Why the DoD Is Building a State-of-the-Art Military Health Records System
The U.S. Department of Defense is embarking on an ambitious yet much-needed campaign to update their Electronic Health Record system.
Any knowledgeable business owner will tell you that organization and proper planning are both key when it comes to running a successful company. An ability to properly manage disposable resources and account for future increases in demand is largely what separates brands that have become household names — think Google and Amazon — from the companies that have simply gotten lost in the shuffle.
Healthcare IT News reported that the Department of Defense (DoD) took on the enormous task of modernizing its antiquated Electronic Health Record (EHR) system. The update is long overdue, and, as a result, has quickly become a tedious and expensive process — for reference, the price tag is expected to reach $11 billion when all is said and done.
But that doesn’t mean the project isn’t crucial, as it will allow the DoD to vastly improve its infrastructure and services, and ultimately keep its IT functions operational for years to come.
As far as business-related IT infrastructures go, the DoD’s system overhaul is a strong example of the benefits of proper organization and capacity planning. The data in the EHR contains 9.7 million beneficiaries and services in 2300 locations around the world. For a system this complex and valuable to its users, operational efficiency is of the utmost importance.
One specific measure taken by the DoD has been to consolidate information for the purposes of improving virtual systems management, thereby expanding bandwidth to boost throughput capacity and keep services running smoothly.
Military Health System CIO David Bowen says the primary goal is to “support our medical teams and administrators across the Military Health system with reliable tools to support patient safety, high-quality care, and access to care when they need it.”
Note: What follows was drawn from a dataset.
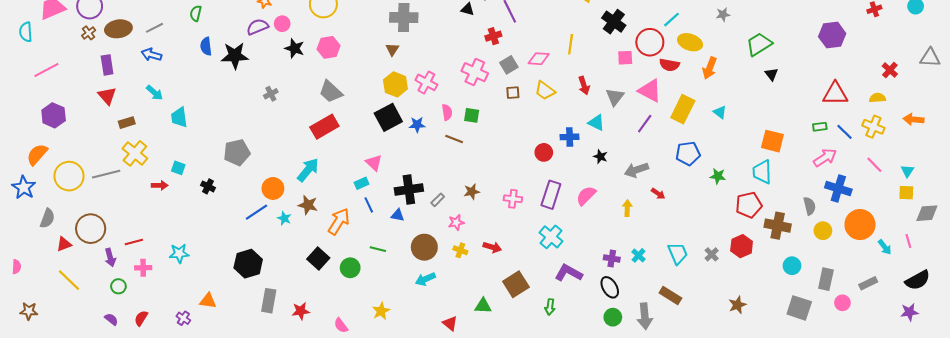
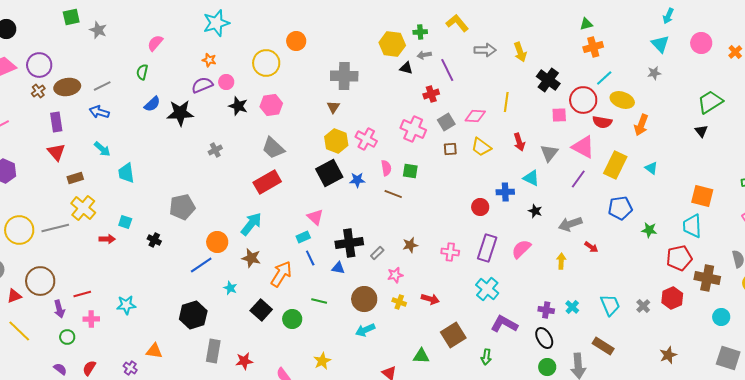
green trapezoid: (759, 44) -> (710, 102), moved
blue semicircle: (206, 46) -> (152, 104), turned -126
cyan star: (284, 218) -> (230, 288), moved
A Better System for Today and Tomorrow
According to Mayo Clinic, what the DoD has realized is that, as the telehealth market continues to expand, the EHR must remain in-step with these new, technological developments in order to cope with growing demand and provide the best possible service to its users. This new update will enhance the system’s compatibility with current and future technologies, ensuring its ongoing viability in a constantly shifting tech landscape.
But the new EHR won’t just be more adaptable and easier to navigate — it’s also expected to cut annual costs substantially (the campaign already saved the DoD about $236 million in 2014). If this project has made anything clear, it’s that the time and money you invest in updating your IT infrastructure today will pay you back tomorrow — and then some.